(Transcribed page contents)
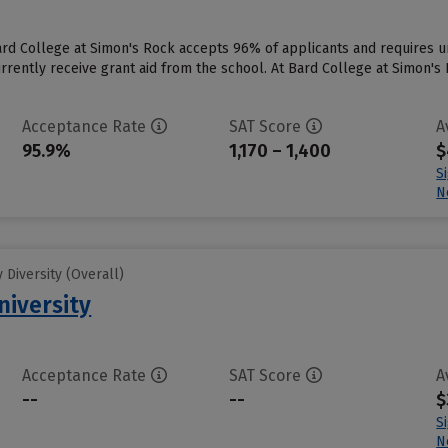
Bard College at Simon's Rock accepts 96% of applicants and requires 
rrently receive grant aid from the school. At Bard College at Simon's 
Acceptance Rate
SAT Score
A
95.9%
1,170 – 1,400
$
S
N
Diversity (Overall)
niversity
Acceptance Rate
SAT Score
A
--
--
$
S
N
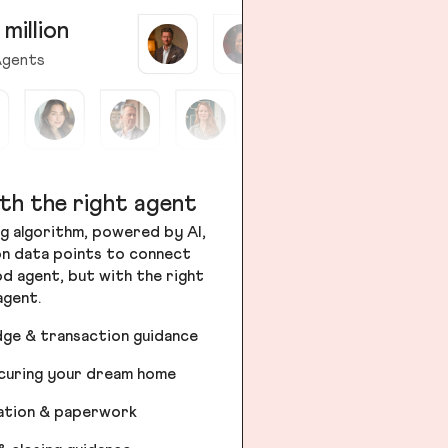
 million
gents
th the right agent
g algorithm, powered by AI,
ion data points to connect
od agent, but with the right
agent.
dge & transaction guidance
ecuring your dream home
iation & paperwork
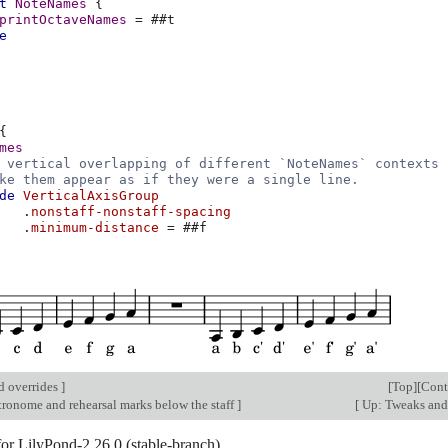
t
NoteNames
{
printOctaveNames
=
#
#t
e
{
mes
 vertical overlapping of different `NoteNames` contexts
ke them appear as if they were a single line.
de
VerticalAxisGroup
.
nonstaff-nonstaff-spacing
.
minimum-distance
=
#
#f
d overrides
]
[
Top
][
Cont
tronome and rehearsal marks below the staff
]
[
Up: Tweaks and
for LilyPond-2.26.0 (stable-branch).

* * *

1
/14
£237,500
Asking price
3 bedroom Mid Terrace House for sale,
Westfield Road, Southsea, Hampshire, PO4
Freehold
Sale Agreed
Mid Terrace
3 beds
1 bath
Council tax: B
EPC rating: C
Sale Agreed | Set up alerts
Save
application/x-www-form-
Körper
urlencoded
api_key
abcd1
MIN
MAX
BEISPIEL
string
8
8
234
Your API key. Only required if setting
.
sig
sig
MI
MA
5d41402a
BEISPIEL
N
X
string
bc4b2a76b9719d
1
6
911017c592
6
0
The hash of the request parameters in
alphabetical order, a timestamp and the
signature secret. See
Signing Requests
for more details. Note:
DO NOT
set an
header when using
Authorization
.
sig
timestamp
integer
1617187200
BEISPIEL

...

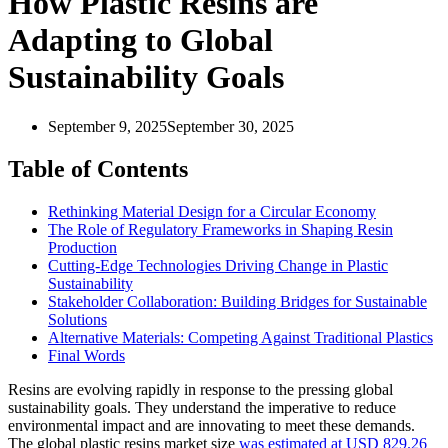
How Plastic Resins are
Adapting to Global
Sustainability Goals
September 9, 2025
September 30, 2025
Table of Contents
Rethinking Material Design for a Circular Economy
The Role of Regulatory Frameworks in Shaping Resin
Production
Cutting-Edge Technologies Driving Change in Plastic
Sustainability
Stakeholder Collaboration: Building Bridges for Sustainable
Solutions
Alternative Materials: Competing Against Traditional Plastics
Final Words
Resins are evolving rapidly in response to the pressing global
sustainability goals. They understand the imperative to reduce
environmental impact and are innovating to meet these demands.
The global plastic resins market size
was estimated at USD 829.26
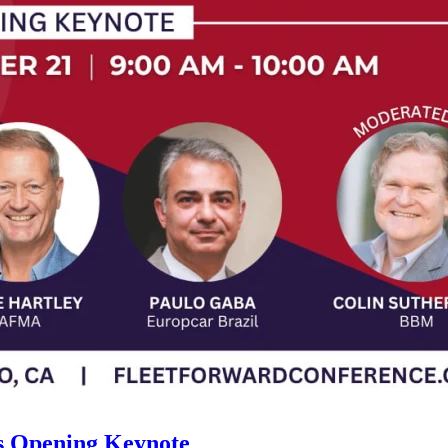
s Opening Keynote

▶ _Task to complete_
Your reply should consist solely of the lines above from the line containing "Final Words" up to and including the line containing "s Opening Keynote", reproduced exactly, minus the pictures.

▶ _Solution below_
Final Words
Resins are evolving rapidly in response to the pressing global
sustainability goals. They understand the imperative to reduce
environmental impact and are innovating to meet these demands.
The global plastic resins market size
was estimated at USD 829.26
s Opening Keynote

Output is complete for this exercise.